Copy nothing but the text: repeat each entry exactly and drop the images.

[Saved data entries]
-- -- --

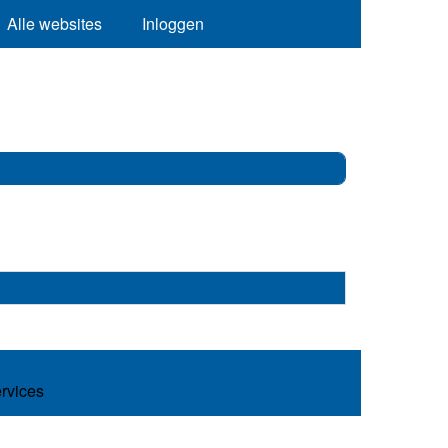
Alle websites
Inloggen
ervices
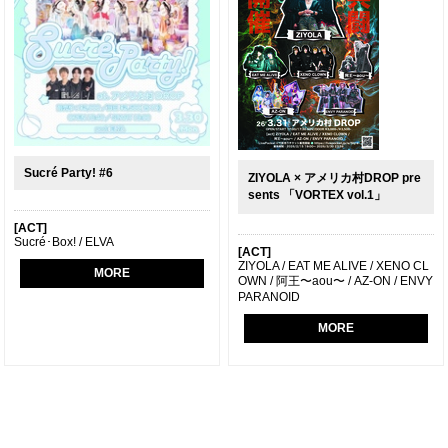
Sucré Party! #6
ZIYOLA × アメリカ村DROP pre
sents 「VORTEX vol.1」
[ACT]
Sucré･Box! / ELVA
[ACT]
ZIYOLA / EAT ME ALIVE / XENO CL
MORE
OWN / 阿王〜aou〜 / AZ-ON / ENVY
PARANOID
MORE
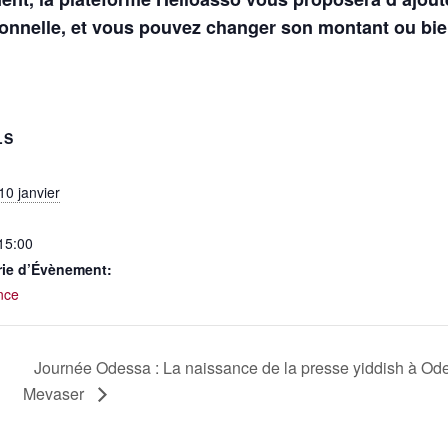
ionnelle, et vous pouvez changer son montant ou bie
LS
10 janvier
 15:00
rie d’Évènement:
nce
Journée Odessa : La naissance de la presse yiddish à Od
Mevaser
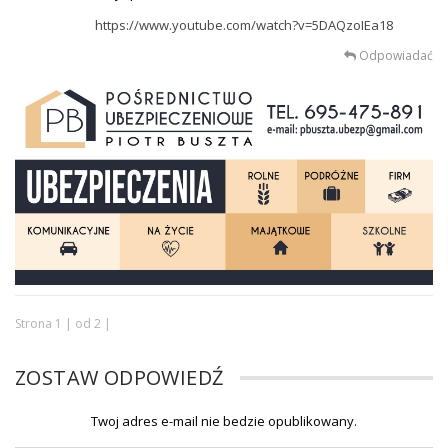
https://www.youtube.com/watch?v=5DAQzoIEa18
Odpowiadać
Strona 1 | od 2 |
ZOSTAW ODPOWIEDŹ
Twoj adres e-mail nie bedzie opublikowany.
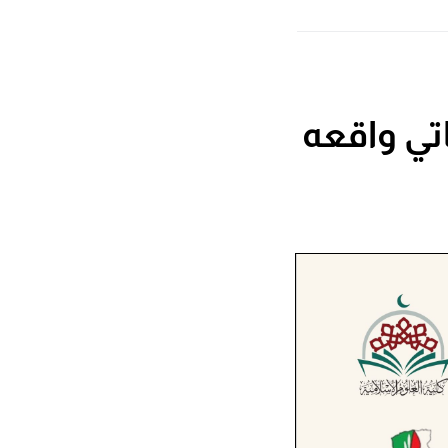
تي واقعه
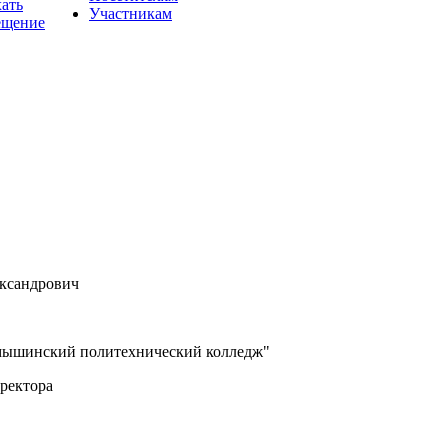
хать
Участникам
ещение
ксандрович
шинский политехнический колледж"
ректора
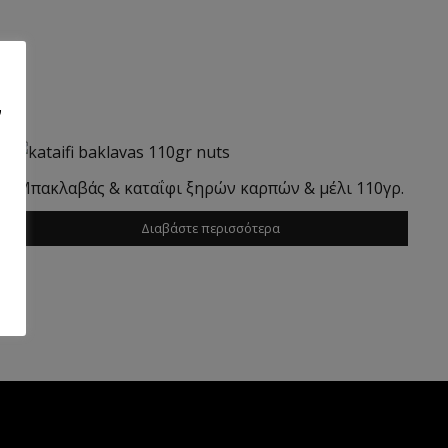
ν
Μπακλαβάς & καταΐφι ξηρών καρπών & μέλι 110γρ.
Διαβάστε περισσότερα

-- -- --

Response
Alle websites
Inloggen
ervices
Sucré Party! #6
ZIYOLA × アメリカ村DROP pre
sents 「VORTEX vol.1」
[ACT]
Sucré･Box! / ELVA
[ACT]
ZIYOLA / EAT ME ALIVE / XENO CL
MORE
OWN / 阿王〜aou〜 / AZ-ON / ENVY
PARANOID
MORE
ionnelle, et vous pouvez changer son montant ou bie
LS
10 janvier
 15:00
rie d’Évènement:
nce
Journée Odessa : La naissance de la presse yiddish à Od
Mevaser
https://www.youtube.com/watch?v=5DAQzoIEa18
Odpowiadać
Strona 1 | od 2 |
ZOSTAW ODPOWIEDŹ
Twoj adres e-mail nie bedzie opublikowany.
تي واقعه
хать
Участникам
ещение
ксандрович
шинский политехнический колледж"
ректора
ν
Μπακλαβάς & καταΐφι ξηρών καρπών & μέλι 110γρ.
Διαβάστε περισσότερα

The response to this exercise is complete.